Africa’s First Underwater Hotel In Tanzania

Tanzania’s Pemba Island has become the first in Africa to put up an underwater hotel room.

An investor in Pemba Island is taking offering Swedish-designed leisure beneath the sea in a bid to cash in more millions from the rich.

Manta Resort has opened a plush hotel room beneath the Indian Ocean.

At the cost of $900 (TSh1, 485,000) per night, you can share your world with sea creatures including fish.

If your spouse comes along the cost rises to $1,500 (TSh2,475,000) per night, according to details gathered by The Citizen.

Manta, which operates a 16 bed-room resort, hopes to cash in undersea tourism, which is relatively new in Africa.

The facility has already become an important attraction to tourists, especially divers.

Designed by Genberg Underwater Hotels, the three-storey structure is built using building materials that allow it to float.

Located about 250 meters offshore, the room is submerged 13 feet below sea level.

The room also has plenty of windows to allow guests watch fish and other sea creatures swim by.

Above the water, two additional floors provide an airier atmosphere, including a terrace perfect for sunbathing by day and stargazing by night.
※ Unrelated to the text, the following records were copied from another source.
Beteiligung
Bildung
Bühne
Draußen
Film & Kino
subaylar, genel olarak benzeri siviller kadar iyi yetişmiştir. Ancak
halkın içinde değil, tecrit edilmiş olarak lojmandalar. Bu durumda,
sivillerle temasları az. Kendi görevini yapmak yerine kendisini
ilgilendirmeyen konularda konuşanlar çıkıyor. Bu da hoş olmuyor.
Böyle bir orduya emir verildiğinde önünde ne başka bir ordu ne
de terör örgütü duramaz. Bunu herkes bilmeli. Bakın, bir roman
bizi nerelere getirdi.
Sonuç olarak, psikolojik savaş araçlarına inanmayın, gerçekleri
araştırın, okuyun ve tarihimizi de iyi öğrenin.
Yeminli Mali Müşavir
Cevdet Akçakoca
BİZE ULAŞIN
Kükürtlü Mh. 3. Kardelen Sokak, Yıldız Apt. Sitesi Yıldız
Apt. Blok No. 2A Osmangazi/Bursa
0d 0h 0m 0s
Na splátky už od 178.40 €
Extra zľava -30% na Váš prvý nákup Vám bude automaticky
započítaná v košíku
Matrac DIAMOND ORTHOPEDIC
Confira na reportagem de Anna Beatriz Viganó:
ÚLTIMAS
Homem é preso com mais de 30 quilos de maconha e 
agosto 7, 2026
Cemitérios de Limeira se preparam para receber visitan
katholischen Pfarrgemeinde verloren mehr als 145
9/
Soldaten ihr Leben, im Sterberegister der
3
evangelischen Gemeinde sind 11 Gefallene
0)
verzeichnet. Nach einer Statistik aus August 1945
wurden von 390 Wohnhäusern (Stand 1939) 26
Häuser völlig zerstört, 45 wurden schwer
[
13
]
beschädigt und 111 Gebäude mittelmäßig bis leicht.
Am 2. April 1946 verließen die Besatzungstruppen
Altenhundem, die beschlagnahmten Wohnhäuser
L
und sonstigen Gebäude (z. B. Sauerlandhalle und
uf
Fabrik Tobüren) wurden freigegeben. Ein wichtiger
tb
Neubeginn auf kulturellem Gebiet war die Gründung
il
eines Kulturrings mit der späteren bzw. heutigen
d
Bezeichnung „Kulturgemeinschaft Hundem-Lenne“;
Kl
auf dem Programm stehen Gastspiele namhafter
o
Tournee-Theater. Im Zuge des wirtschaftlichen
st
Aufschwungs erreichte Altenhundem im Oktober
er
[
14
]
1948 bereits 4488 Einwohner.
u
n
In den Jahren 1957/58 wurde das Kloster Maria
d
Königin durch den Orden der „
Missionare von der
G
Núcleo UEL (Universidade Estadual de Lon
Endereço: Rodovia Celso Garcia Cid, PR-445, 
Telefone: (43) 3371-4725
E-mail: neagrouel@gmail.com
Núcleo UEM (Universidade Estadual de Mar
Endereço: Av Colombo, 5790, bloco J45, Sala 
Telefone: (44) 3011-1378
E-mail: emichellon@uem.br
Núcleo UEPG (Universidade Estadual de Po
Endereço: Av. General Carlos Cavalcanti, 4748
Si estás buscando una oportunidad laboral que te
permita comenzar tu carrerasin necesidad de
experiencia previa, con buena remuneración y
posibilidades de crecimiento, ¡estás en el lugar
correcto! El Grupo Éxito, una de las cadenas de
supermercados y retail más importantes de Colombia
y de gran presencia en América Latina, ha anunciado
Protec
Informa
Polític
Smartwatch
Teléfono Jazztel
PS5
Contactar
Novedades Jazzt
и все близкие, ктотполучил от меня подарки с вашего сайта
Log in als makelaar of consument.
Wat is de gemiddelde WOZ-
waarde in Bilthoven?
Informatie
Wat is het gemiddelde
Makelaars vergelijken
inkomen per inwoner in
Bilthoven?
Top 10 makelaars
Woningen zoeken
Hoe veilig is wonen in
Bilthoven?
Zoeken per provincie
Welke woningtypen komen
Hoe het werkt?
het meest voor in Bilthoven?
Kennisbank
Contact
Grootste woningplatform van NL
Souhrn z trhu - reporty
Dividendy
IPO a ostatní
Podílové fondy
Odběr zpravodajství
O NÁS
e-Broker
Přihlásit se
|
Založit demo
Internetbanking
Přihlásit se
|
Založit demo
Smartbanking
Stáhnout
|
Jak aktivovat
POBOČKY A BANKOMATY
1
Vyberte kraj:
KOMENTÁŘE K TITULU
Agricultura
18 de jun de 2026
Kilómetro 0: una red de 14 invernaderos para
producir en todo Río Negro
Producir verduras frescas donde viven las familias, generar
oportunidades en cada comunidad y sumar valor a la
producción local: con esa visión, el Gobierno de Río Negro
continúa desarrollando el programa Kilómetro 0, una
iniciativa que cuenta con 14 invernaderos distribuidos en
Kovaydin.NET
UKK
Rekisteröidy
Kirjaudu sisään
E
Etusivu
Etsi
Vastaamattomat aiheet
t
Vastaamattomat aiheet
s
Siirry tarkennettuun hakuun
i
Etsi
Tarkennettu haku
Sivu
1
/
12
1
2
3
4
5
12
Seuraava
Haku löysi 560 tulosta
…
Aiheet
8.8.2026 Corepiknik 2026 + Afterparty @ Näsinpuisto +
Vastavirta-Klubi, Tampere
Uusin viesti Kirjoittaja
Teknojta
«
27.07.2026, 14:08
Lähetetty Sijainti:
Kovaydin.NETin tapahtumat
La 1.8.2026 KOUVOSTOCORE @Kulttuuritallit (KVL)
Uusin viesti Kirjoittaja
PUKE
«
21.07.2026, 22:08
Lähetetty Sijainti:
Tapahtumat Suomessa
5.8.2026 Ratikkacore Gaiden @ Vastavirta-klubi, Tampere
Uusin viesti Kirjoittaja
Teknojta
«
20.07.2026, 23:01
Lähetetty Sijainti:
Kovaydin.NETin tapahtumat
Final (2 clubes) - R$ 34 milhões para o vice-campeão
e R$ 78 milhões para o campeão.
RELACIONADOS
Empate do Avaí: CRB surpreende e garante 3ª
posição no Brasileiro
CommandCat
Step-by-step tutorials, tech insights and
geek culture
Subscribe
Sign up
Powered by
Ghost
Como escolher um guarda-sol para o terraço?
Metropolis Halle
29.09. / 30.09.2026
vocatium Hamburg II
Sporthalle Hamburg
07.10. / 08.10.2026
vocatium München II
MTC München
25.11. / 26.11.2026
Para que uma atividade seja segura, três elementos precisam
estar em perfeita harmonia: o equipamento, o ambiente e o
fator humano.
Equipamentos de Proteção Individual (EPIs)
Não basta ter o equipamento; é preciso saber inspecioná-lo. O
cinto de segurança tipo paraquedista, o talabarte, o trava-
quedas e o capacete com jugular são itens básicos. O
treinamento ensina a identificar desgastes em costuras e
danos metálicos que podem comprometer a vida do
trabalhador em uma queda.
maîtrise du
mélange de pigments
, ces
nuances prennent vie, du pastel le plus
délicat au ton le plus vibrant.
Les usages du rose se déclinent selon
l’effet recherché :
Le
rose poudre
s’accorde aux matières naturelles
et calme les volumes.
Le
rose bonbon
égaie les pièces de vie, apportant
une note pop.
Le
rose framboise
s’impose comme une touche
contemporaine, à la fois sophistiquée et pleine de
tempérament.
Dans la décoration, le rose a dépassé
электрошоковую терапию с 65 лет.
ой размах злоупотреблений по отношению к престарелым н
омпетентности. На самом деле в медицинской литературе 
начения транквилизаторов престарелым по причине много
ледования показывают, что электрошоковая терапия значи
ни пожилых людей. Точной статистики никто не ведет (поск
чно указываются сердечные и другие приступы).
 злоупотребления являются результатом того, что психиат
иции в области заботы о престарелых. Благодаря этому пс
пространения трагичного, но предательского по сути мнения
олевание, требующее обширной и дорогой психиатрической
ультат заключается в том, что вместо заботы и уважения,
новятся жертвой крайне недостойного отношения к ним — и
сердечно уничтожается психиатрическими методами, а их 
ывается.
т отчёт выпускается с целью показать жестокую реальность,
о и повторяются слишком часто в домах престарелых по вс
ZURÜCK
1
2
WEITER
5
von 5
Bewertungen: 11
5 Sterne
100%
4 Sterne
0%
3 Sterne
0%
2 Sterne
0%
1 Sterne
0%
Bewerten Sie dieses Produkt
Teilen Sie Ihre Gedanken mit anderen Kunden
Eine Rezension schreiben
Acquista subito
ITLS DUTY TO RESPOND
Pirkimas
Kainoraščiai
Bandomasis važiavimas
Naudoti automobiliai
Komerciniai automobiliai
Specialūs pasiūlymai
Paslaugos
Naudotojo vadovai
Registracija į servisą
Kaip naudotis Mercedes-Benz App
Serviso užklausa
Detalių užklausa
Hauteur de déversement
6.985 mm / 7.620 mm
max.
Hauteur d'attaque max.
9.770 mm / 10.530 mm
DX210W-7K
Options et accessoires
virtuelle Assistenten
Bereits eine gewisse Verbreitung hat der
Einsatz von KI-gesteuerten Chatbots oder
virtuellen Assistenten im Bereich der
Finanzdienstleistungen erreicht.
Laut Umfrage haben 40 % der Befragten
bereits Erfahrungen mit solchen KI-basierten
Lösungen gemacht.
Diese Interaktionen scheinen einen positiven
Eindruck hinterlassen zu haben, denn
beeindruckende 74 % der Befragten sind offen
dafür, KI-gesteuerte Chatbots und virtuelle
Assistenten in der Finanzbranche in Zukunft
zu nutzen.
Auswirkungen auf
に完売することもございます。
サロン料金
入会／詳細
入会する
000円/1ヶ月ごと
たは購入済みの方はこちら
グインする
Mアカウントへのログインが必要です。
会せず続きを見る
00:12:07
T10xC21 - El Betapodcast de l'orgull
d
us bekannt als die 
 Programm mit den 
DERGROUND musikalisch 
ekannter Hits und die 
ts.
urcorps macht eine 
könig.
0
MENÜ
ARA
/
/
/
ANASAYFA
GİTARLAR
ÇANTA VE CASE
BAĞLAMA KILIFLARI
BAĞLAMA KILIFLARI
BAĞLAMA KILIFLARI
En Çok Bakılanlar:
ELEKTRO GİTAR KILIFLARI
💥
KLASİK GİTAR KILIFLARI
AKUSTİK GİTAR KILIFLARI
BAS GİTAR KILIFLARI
The bathroom and a lounge area are at sea level.

At night, spotlights under the windows attract and illuminate squid and octopus — a more reclusive crowd than the daytime sea life.

Can be raised

The entire hotel can also be raised above the water in event of an evacuation or for repairs – and should tourism go south, say to Dubai, it can be towed somewhere else.

The management was quoted saying six people have already slept in the room since it was opened on November 1.

Manta opened its doors in August 2008 with 16 rooms. The underwater room makes these 17.

Underwater rooms also exist in places such as the Maldives and Stockholm.

Pemba is renowned for being a great diving spot with a plethora of sea life to be found.

Tourism is the largest foreign exchange earner in Zanzibar and Pemba islands. Last year, some 168,223 tourists visited the two islands, a slight decline from 175,067 tourists who visited the islands in 2011.

The dip is attributed to the economic downturn and its effect on southern Europe, particularly the Italian market.

Zanzibar tourism receipts stood at $156 million in 2012, according to the Bank of Tanzania.